O extremo-centro macronista alimentou o monstro da extrema-direita

Não é com surpresa que a extrema-direita cresce por toda a Europa. O caso francês ilustra como a política neoliberal de Macron criou o caldo para o Reagrupamento Nacional crescer. O monstro cresce quando os problemas sociais aprofundam-se porque o monstro instrumentaliza-os.

Nos últimos 20 anos o crescimento económico francês ficou, em norma, abaixo do crescimento da zona Euro e Macron procurou encetar uma série de reformas que serviriam, alegadamente, para contrariar a tendência verificada. Surge o problema de que as reformas agravaram os problemas sociais, foram contra os interesses gerais do povo e dos trabalhadores e beneficiaram a elite económica e financeira.

A governação de Macron e do seu próprio movimento político, A República Em Marcha, seguiu a corrente política vigente em toda a Europa. As ditas «reformas» foram a linha de continuidade de toda a política neoliberal promovida pela União Europeia. O resultado foi um progressivo ataque às funções sociais do Estado.

Recentemente, no Le Monde, a jornalista Camille Bordenet escreveu um texto de análise com o título «Porque é que a degradação do acesso aos serviços públicos alimenta o voto da extrema-direita?». Neste texto, a jornalista acaba por defender que, «ao longo dos anos, os habitantes das zonas rurais têm visto diminuir o seu acesso aos serviços a que têm direito, através de reestruturações e desmantelamentos. Como resultado, sentem-se relegados e abandonados».

Surgiu, então, um conjunto de reformas laborais que atacaram directamente os trabalhadores e levaram à degradação dos serviços públicos. Ambos os elementos (mas não só) criaram os elementos para o crescimento da extrema-direita, com maior visibilidade no Reagrupamento Nacional de Marine Le Pen, mas também com expressão no Reconquista de Éric Zemmour.

2017 – O início de Macron

Macron venceu as suas primeiras eleições presidenciais em 2017. Numa primeira volta, o então candidato arrecadou 8 656 346 de votos, o correspondente a 24,01%. Já Marine Le Pen obteve 7 678 491 de votos, o correspondente a 21,30%. Face aos resultados, houve uma segunda volta e Macron agregou 20 743 128 de votos, o que lhe deu 66,10%, enquanto que Le Pen obteve 10 638 475, ou seja, 33,90%.

Nesse mesmo ano, um mês depois da segunda volta das presidenciais, houve eleições legislativas. Neste acto eleitoral o partido de Emmanuel Macron, à data denominado A República em Marcha!, venceu na segunda volta contra Os Republicanos, um partido de direita fundado pelo ex-presidente Nicolas Sarkozy.

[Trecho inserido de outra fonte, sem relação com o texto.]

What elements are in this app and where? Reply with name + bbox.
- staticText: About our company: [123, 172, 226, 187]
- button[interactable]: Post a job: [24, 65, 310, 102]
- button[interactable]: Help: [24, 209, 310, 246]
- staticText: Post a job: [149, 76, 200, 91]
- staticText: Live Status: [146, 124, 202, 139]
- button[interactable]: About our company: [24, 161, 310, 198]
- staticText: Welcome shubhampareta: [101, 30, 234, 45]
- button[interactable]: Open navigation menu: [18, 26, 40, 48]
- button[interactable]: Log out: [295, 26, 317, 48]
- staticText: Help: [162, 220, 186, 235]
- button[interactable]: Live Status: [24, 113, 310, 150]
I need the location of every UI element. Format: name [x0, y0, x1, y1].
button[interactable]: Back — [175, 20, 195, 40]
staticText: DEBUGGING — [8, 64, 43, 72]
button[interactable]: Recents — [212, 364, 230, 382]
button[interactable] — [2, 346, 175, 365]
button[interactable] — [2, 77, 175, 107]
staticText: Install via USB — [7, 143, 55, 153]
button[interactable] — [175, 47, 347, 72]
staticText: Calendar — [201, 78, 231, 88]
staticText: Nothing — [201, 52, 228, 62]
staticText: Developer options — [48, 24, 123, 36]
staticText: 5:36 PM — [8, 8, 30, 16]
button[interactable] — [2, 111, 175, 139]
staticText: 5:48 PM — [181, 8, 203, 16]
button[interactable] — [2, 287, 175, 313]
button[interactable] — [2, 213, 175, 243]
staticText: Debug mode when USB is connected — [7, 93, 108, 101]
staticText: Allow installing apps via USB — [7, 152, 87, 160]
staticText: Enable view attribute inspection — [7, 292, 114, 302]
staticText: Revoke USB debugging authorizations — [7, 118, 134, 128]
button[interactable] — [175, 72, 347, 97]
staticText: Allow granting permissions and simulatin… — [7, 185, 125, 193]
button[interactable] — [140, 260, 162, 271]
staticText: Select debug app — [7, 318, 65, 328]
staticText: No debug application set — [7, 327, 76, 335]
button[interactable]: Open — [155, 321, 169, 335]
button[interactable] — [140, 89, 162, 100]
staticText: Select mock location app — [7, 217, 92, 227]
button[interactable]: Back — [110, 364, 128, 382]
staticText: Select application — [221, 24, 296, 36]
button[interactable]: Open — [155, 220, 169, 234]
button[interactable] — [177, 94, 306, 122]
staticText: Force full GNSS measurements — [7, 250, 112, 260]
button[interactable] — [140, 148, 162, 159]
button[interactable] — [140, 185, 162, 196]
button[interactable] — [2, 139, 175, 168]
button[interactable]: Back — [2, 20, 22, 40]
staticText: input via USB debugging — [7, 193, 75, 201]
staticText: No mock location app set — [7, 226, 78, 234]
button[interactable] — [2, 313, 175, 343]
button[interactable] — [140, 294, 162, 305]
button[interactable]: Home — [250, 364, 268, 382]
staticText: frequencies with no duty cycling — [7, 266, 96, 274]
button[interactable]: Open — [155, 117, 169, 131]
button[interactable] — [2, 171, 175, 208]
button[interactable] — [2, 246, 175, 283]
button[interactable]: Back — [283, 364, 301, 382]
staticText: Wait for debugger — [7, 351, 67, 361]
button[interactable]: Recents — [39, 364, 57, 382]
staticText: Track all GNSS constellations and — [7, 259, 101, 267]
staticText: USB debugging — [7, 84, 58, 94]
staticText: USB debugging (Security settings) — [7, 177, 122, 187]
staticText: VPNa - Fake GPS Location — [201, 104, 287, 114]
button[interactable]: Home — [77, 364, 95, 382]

O novo presidente francês tinha uma excelente imprensa, apresentou-se como liberal e vendeu o discurso pós-ideológico de «não ser de esquerda, nem de direita». Macron era jovem, ex-militante do Partido Socialista e com experiência governativa, uma vez que fora secretário-geral adjunto do ex-Presidente da República, François Hollande, e ministro da Economia em 2014.

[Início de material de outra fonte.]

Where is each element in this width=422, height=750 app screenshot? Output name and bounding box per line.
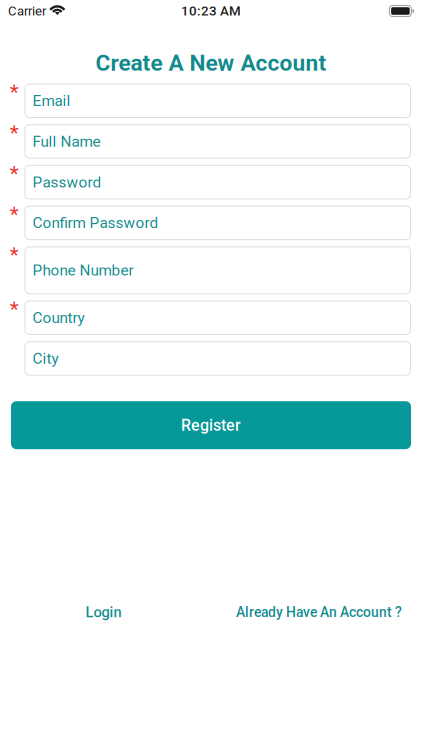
staticText: City (32, 350, 58, 368)
staticText: Carrier (8, 3, 46, 19)
staticText: Full Name (32, 132, 100, 150)
staticText: * (10, 202, 19, 227)
staticText: 10:23 AM (181, 3, 241, 19)
button[interactable]: Full Name (25, 125, 410, 158)
staticText: Register (181, 416, 241, 435)
staticText: Password (32, 173, 102, 191)
staticText: * (10, 80, 19, 105)
staticText: Confirm Password (32, 214, 158, 232)
button[interactable]: Login (0, 602, 207, 622)
button[interactable]: Phone Number (25, 247, 410, 294)
staticText: Phone Number (32, 261, 134, 279)
button[interactable]: Already Have An Account ? (216, 602, 422, 622)
staticText: Already Have An Account ? (236, 604, 402, 620)
staticText: Email (32, 92, 70, 110)
button[interactable]: Email (25, 84, 410, 118)
staticText: Login (86, 604, 122, 621)
button[interactable]: Country (25, 301, 410, 334)
staticText: Create A New Account (96, 50, 326, 76)
button[interactable]: City (25, 342, 410, 375)
staticText: Country (32, 309, 84, 327)
button[interactable]: Register (11, 401, 411, 449)
button[interactable]: Password (25, 165, 410, 199)
staticText: * (10, 162, 19, 186)
button[interactable]: Confirm Password (25, 206, 410, 240)
staticText: * (10, 297, 19, 322)
staticText: * (10, 243, 19, 267)
staticText: * (10, 121, 19, 145)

Foi vendida uma aura reformista que começou logo mal. No início do seu mandato, Macron introduziu uma reforma laboral com a flexibilização das leis do trabalho, promovendo a precariedade; a facilitação dos despedimentos; a alteração da carga horária; o aumento da idade da reforma; e do modelo de 35 horas de trabalho semanal.

Se as eleições presidenciais tinham sido em Maio e as eleições legislativas em Junho, em Setembro as urnas foram substituídas pelos megafones e, na segunda semana desse mês, a central sindical CGT chegou a meter 500 000 trabalhadores nas ruas para lutar contra a reforma laboral de Macron.

2018 – O que nasceu torto não se endireitou

Depois de fortes contestações nos primeiros meses de governação, Macron conseguiu juntar ainda mais sectores a uma frente de luta contra as suas reformas. Em 2018, as políticas neoliberais de Macron fizeram pontaria a diversas áreas e atacaram, por exemplo, o sector da educação.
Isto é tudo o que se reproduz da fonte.